One of the great joys and benefits of working in my role as an art supervisor is getting to see many art classrooms and the wide variety of tools and strategies art teachers employ in their craft. Not least of these is managing a huge volume of supplies and materials.
Art is a material-intensive subject. Few others in our schools realize just what that means in terms of work load. Sure, they understand that we use the materials, but add to this that we select, purchase, receive, unpack, store, organize, prepare, provision, and put away these materials in a continuous cycle, and it becomes evident that art teachers should have extra time in their daily schedule — in addition to planning time — to manage it all. (Can I say that again?)
Art teachers should have extra time in their daily schedule — in addition to planning time — to manage it all.
I was especially impressed when I visited a colleague recently who teaches in a trailer at an overcrowded school.
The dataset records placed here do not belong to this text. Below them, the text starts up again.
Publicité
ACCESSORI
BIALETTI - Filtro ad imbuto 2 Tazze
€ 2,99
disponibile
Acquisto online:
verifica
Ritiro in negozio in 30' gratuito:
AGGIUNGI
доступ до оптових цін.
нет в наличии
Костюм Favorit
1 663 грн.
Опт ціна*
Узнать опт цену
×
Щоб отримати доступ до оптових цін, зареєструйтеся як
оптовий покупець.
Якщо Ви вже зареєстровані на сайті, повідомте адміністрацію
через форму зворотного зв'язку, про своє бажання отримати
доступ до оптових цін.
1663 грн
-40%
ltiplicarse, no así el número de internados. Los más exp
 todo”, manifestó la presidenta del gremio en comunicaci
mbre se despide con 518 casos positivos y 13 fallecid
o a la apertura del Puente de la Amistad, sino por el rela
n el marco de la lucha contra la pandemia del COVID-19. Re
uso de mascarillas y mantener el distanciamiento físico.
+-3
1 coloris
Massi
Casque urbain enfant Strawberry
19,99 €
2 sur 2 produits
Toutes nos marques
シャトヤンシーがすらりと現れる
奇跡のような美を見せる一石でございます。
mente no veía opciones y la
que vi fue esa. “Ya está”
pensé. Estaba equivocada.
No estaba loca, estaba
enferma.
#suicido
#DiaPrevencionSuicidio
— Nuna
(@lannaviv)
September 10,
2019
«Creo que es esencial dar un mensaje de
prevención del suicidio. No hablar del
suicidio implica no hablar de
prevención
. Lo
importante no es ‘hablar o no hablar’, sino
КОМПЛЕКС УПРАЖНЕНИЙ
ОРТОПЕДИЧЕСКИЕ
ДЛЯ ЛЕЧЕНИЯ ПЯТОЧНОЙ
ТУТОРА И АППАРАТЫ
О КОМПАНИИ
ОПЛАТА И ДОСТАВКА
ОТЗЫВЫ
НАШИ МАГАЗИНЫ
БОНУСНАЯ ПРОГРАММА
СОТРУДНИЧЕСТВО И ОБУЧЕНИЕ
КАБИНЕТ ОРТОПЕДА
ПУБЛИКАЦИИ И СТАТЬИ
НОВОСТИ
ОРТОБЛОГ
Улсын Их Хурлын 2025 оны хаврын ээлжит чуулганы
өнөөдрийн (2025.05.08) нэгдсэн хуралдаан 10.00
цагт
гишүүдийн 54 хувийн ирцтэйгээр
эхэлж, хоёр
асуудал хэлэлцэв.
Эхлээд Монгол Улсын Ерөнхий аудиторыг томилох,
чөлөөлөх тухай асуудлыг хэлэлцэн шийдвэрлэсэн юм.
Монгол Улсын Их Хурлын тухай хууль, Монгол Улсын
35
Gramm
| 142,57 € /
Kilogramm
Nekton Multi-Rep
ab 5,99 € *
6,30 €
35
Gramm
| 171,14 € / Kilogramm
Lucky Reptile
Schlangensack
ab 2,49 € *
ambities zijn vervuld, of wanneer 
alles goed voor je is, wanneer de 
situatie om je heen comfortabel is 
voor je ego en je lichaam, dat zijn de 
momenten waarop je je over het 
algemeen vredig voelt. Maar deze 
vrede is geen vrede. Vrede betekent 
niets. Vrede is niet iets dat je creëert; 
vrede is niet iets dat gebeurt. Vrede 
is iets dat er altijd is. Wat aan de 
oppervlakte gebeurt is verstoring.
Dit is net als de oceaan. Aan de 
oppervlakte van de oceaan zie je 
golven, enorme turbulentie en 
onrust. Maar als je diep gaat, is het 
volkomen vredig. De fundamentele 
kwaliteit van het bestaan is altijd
Her classroom is very small and has no sinks or built-in storage — a challenging situation to say the least — but through effort and careful organization, she is making it work for her students.
I’d like to share a few of the ingenious things she is doing to stay sane in a situation that demands careful planning and organization. You might notice a bit of a rainbow theme, but you know what? Color coding the art room can be very effective in keeping things organized and exposing children to some basics of color theory in their environment. Construction paper is a great example. The drying rack storage in the photo at the top, and these carefully organized sets of precut papers allow children to find what they need quickly and reduces waste by having children cut shapes from smaller pieces when appropriate.
Yarn is similarly prepared. Cut into pieces for stitchery and stored in bundles on open hooks. Remember, this classroom has no cabinets, whatsoever!
While the color wheel arrangement of construction paper and yarn may just be for aesthetic reasons, other colors are used very intentionally in the classroom. Grade levels (K-6) are color coded and these colors are used to organize portfolios of current art projects and the student sketchbooks, simply made with folded drawing paper with color covers.
In addition to carefully organizing supplies in this very tight space, the teacher must also think carefully about the traffic flow of up to (and sometimes more than) 30 students. Each table has a couple of color-coded, X-marks-the-spot labels — one on the table shows students where to stack (dry) artworks, and one nearby on the floor shows them where to stack the chairs from their table at the end of the day.
For carrying wet paintings to the drying rack the traffic flow is quite literally marked on the floor, and students are taught how to follow those marks for a smooth cleanup process.
Anne, I’m very impressed at what you have done with your tiny space!